Tendría que hablarse de músicos posteriores. Entre 1937 y 1954 nacen Miguel Ángel Coria, Juan Antonio García, José María Morales, Francisco Cano, Jesús Villarojo, Ángel Barja, Cruz Castro, Eduardo Polonio, Tomás Marco, Guinovart, Evangelista, Téllez, Arturo Tamayo, José Luis Turina, José Ramón Encinar, todos ellos en plena actividad y lógica evolución y sobre los que podrían —deberían— establecerse referencias. Personalidades sensibles, con exquisita capacidad de síntesis como la de Coria; capaces de exprimir todas las posibilidades y recursos de su instrumento, como Villarojo; de una mente lúcida y ordenada, que sabe lo que quiere, como Tomás Marco y de una indudable agudeza como José Ramón Encinar, buen director, además, justificarían un estudio imposible aquí.

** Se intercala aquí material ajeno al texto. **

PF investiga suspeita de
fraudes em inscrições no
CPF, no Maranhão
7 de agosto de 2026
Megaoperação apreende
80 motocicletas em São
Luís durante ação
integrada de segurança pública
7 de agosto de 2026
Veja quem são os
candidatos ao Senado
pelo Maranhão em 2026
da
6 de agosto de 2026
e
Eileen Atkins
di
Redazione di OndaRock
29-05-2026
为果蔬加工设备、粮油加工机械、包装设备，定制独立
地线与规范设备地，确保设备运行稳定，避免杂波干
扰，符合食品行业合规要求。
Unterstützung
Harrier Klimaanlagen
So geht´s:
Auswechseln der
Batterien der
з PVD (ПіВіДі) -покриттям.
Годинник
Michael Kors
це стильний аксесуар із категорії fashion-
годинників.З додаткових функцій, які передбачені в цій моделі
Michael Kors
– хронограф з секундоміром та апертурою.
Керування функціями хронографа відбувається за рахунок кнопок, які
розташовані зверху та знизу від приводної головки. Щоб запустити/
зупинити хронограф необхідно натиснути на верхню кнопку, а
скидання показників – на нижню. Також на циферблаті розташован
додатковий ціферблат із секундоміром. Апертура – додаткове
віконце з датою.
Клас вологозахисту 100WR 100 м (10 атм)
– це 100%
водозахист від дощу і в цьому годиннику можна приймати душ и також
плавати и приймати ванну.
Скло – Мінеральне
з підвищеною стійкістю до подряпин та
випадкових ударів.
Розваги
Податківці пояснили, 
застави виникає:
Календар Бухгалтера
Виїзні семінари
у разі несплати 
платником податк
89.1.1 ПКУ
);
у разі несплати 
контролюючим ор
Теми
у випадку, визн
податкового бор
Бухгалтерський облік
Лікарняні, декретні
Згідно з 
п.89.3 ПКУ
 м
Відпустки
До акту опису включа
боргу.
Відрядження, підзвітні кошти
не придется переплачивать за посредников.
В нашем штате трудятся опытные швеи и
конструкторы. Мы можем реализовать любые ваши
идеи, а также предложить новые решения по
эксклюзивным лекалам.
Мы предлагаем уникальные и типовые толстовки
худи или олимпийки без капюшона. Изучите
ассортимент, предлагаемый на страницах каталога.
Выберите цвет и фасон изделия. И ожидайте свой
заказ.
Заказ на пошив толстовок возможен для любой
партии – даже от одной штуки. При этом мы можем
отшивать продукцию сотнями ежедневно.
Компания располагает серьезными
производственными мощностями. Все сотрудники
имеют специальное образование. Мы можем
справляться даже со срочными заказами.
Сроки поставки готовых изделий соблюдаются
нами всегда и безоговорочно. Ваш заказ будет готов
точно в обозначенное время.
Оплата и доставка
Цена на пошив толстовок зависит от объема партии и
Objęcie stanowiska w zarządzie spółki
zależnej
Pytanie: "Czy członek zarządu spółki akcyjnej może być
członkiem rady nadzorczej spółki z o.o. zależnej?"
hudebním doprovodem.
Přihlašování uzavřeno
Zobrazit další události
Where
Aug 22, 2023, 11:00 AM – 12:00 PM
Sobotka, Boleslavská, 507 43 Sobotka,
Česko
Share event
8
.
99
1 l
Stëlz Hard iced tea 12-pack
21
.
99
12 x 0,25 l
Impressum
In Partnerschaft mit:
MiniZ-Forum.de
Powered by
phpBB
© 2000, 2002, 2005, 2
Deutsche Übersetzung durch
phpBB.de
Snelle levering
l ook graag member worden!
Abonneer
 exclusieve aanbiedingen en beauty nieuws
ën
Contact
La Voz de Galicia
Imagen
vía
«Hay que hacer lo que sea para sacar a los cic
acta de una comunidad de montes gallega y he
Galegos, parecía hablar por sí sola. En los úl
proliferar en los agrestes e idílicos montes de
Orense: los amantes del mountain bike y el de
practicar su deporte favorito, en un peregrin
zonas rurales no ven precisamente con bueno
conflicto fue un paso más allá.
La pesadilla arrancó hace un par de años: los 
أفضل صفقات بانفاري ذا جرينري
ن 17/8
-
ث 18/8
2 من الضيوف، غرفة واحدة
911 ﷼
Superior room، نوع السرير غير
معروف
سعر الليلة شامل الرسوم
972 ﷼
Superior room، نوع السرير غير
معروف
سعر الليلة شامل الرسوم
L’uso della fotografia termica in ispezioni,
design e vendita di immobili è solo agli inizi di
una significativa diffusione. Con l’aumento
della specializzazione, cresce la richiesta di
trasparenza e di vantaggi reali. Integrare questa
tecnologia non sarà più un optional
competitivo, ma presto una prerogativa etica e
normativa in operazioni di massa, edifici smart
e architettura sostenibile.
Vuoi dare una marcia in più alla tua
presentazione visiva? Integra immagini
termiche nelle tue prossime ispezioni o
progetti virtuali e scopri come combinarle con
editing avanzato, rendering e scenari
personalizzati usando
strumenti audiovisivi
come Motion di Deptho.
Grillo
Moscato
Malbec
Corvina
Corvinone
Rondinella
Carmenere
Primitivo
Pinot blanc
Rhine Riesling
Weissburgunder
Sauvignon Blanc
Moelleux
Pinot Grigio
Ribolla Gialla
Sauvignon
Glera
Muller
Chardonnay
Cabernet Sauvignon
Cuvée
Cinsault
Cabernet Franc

Lo es que hablemos de compositores deliberada-mente menos orientados a credos vanguardistas como Narcís Bonet, catalán de 1933, el sevillano Manuel Castillo, 1930, uno de los mejores músicos andaluces del presente, continuador de la obra póstuma de Turina, pianista y pedagogo. Pero, sobre todo, Antón García Abril, turolense, de 1933. Creo que se trata de uno de los mejores, de los más representativos músicos del presente, tan lejos de caducas fórmulas como de forzadas piruetas, seguro de lo que quiere, de cómo lograrlo y dueño de un léxico fluido, con riqueza melódica y amplio dominio de instrumentador, sus canciones, el “Homenaje a Miguel Hernández”, “Hemeroscopium”, “Cadencias” fueron anuncio de logros posteriores al período que se estudia —”Alegrías”, “Celibidachiana”…— demostrativo de que la inspiración está siempre a punto. Es forzoso concluir. Quizás con una opinión, por personal discutible: las aguas han vuelto a su cauce normal; ya no son necesarias inyecciones de urgencia compensadoras de pasados quietismos. Hoy, en España, se advierte una composición plural, libre, sin conformismos ni extravagancias, en cuyo natural despliegue se hallan su mérito y atractivo mayores.